Order-by-Disorder from Bond-Dependent Exchange and Intensity Signature of Nodal Quasiparticles in a Honeycomb Cobaltate

TL;DR

This study combines neutron scattering experiments and theoretical analysis to reveal bond-dependent anisotropic interactions and topological features of quasiparticles in a honeycomb cobaltate, highlighting quantum order-by-disorder effects.

Contribution

It provides experimental evidence of bond-dependent exchange couplings and topological quasiparticle signatures in CoTiO3, advancing understanding of 3d transition metal magnetism beyond 4d and 5d systems.

Findings

Detection of a finite energy gap indicating bond-dependent anisotropic couplings.

Observation of universal winding in scattering intensity related to quasiparticle topology.

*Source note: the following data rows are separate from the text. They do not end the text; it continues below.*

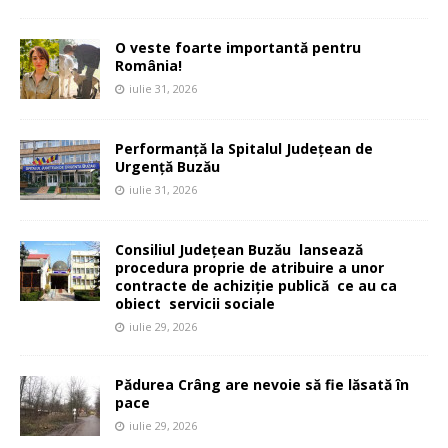
O veste foarte importantă pentru
România!
iulie 31, 2026
Performanță la Spitalul Județean de
Urgență Buzău
iulie 31, 2026
Consiliul Județean Buzău lansează
procedura proprie de atribuire a unor
contracte de achiziție publică ce au ca
obiect servicii sociale
iulie 29, 2026
Pădurea Crâng are nevoie să fie lăsată în
pace
iulie 29, 2026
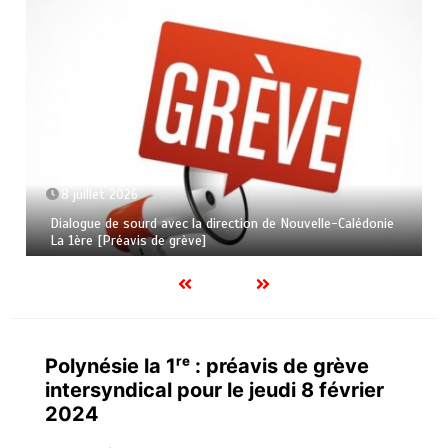
8 juillet 2026
Dialogue de sourd avec la direction de Nouvelle-Calédonie
La 1ère [Préavis de grève]
Polynésie la 1ʳᵉ : préavis de grève
intersyndical pour le jeudi 8 février
2024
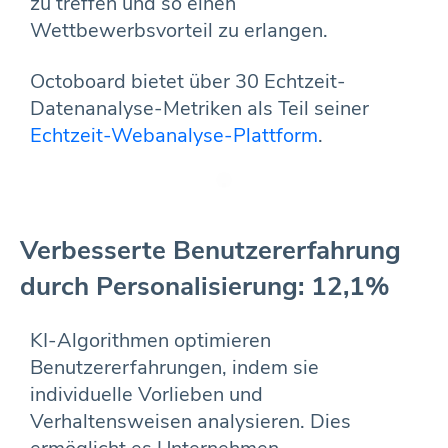
zu treffen und so einen
Wettbewerbsvorteil zu erlangen.
Octoboard bietet über 30 Echtzeit-
Datenanalyse-Metriken als Teil seiner
Echtzeit-Webanalyse-Plattform
.
Verbesserte Benutzererfahrung
durch Personalisierung: 12,1%
KI-Algorithmen optimieren
Benutzererfahrungen, indem sie
individuelle Vorlieben und
Verhaltensweisen analysieren. Dies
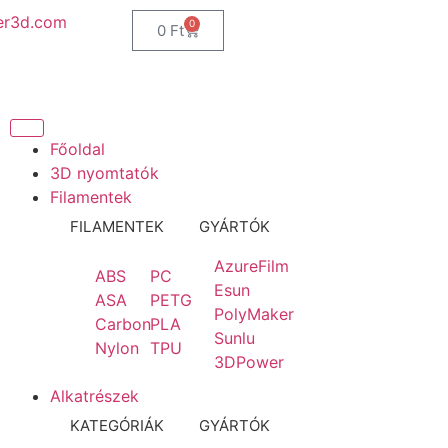
er3d.com
0
0
Ft
Főoldal
3D nyomtatók
Filamentek
FILAMENTEK
GYÁRTÓK
AzureFilm
ABS
PC
Esun
ASA
PETG
PolyMaker
Carbon
PLA
Sunlu
Nylon
TPU
3DPower
Alkatrészek
KATEGÓRIÁK
GYÁRTÓK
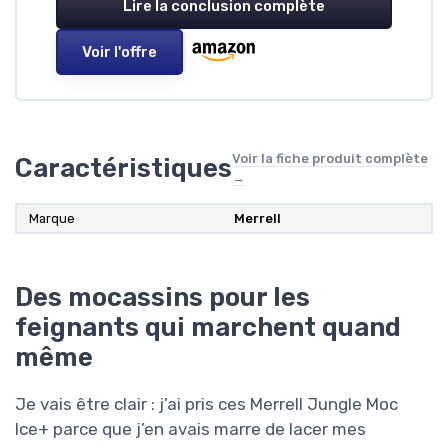
Lire la conclusion complète
Voir l'offre
Voir la fiche produit complète
Caractéristiques
→
Marque
Merrell
Des mocassins pour les
feignants qui marchent quand
même
Je vais être clair : j’ai pris ces Merrell Jungle Moc
Ice+ parce que j’en avais marre de lacer mes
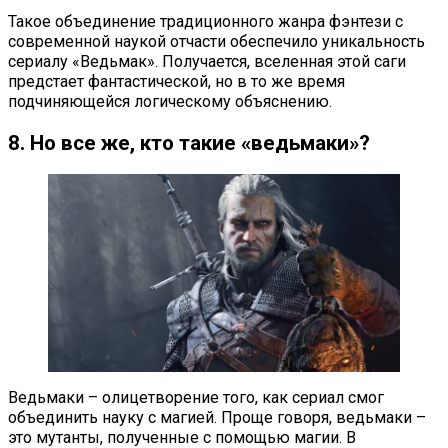
Такое объединение традиционного жанра фэнтези с
современной наукой отчасти обеспечило уникальность
сериалу «Ведьмак». Получается, вселенная этой саги
предстает фантастической, но в то же время
подчиняющейся логическому объяснению.
8. Но все же, кто такие «ведьмаки»?
Ведьмаки – олицетворение того, как сериал смог
объединить науку с магией. Проще говоря, ведьмаки –
это мутанты, полученные с помощью магии. В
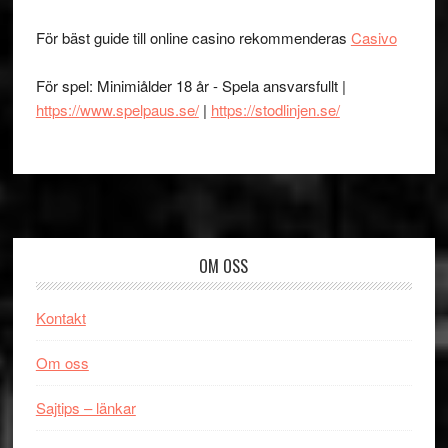
För bäst guide till online casino rekommenderas
Casivo
För spel: Minimiålder 18 år - Spela ansvarsfullt |
https://www.spelpaus.se/
|
https://stodlinjen.se/
Footer
OM OSS
Kontakt
Om oss
Sajtips – länkar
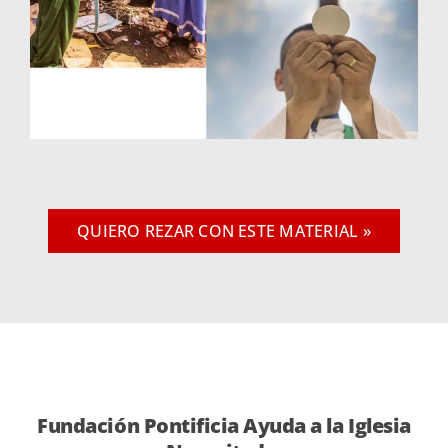
QUIERO REZAR CON ESTE MATERIAL »
Fundación Pontificia Ayuda a la Iglesia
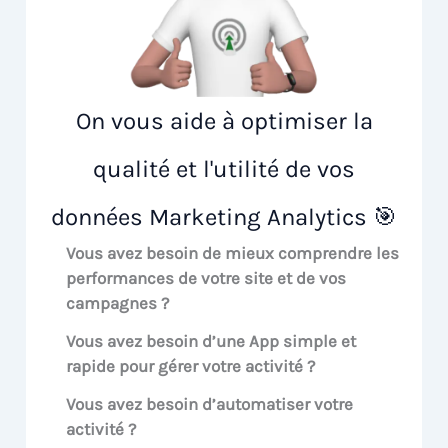
On vous aide à optimiser la
qualité et l'utilité de vos
données Marketing Analytics 🎯
Vous avez besoin de mieux comprendre les
performances de votre site et de vos
campagnes ?
Vous avez besoin d’une App simple et
rapide pour gérer votre activité ?
Vous avez besoin d’automatiser votre
activité ?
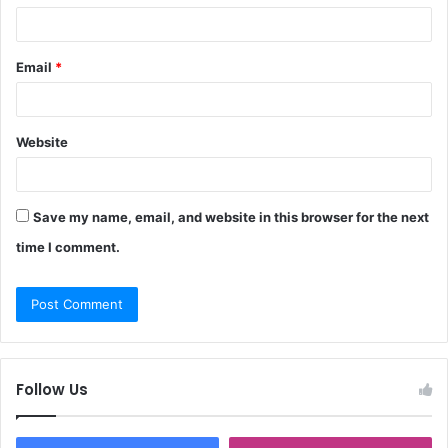
Email
*
Website
Save my name, email, and website in this browser for the next
time I comment.
Follow Us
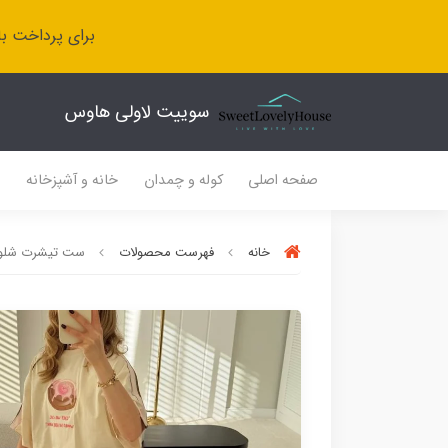
برای پرداخت با
سوییت لاولی هاوس
صفحه اصلی
کوله و چمدان
خانه و آشپزخانه
ل
خانه
فهرست محصولات
ست تیشرت شلوار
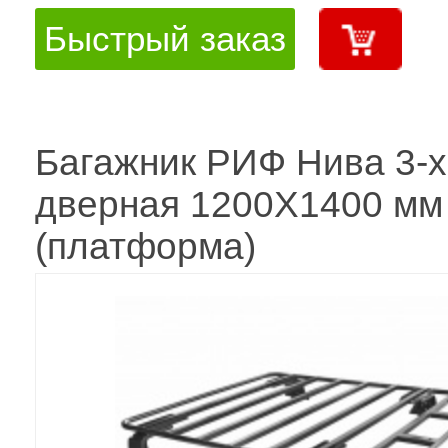
Быстрый заказ
Багажник РИФ Нива 3-х
дверная 1200Х1400 мм
(платформа)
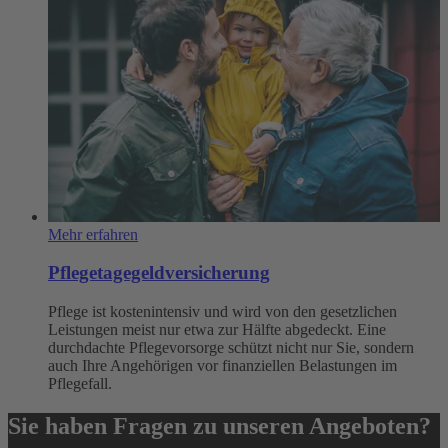
Mehr erfahren
Pflegetagegeldversicherung
Pflege ist kostenintensiv und wird von den gesetzlichen
Leistungen meist nur etwa zur Hälfte abgedeckt. Eine
durchdachte Pflegevorsorge schützt nicht nur Sie, sondern
auch Ihre Angehörigen vor finanziellen Belastungen im
Pflegefall.
Sie haben Fragen zu unseren Angeboten?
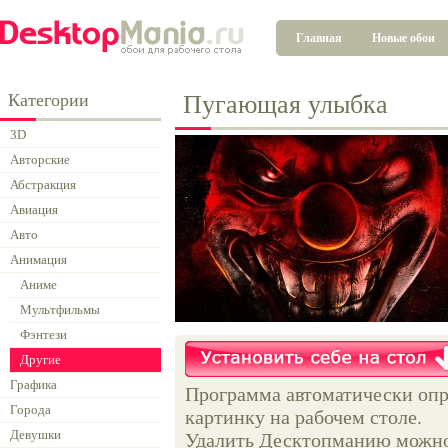
Главная
Новые обои
Категории
Пугающая улыбка
3D
Авторские
Абстракция
Авиация
Авто
Анимация
Аниме
Мультфильмы
Фэнтези
Другие
Графика
Программа автоматически опр
Города
картинку на рабочем столе.
Девушки
Удалить Десктопманию можно 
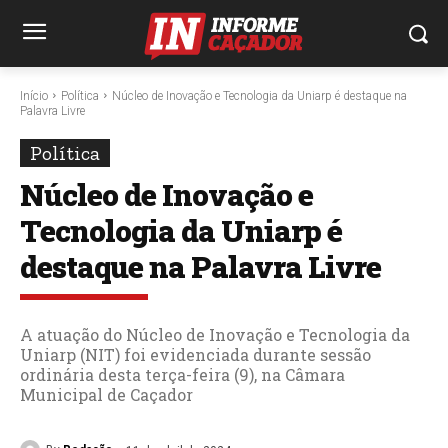
Início
Política
Núcleo de Inovação e Tecnologia da Uniarp é destaque na
Palavra Livre
Política
Núcleo de Inovação e
Tecnologia da Uniarp é
destaque na Palavra Livre
A atuação do Núcleo de Inovação e Tecnologia da
Uniarp (NIT) foi evidenciada durante sessão
ordinária desta terça-feira (9), na Câmara
Municipal de Caçador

Demonstration of quantum order-by-disorder involving virtual crystal field fluctuations.

Abstract

Recent theoretical proposals have argued that cobaltates with edge-sharing octahedral coordination can have significant bond-dependent exchange couplings thus offering a platform in 3$d$ ions for such physics beyond the much-explored realizations in 4$d$ and 5$d$ materials. Here we present high-resolution inelastic neutron scattering data within the magnetically ordered phase of the stacked honeycomb magnet CoTiO$_3$ revealing the presence of a finite energy gap and demonstrate that this implies the presence of bond-dependent anisotropic couplings. We also show through an extensive theoretical analysis that the gap further implies the existence of a quantum order-by-disorder mechanism that, in this material, crucially involves virtual crystal field fluctuations. Our data also provide an experimental observation of a universal winding of the scattering intensity in angular scans around linear band-touching points for both magnons and dispersive spin-orbit excitons, which is directly related to the non-trivial topology of the quasiparticle wavefunction in momentum space near nodal points.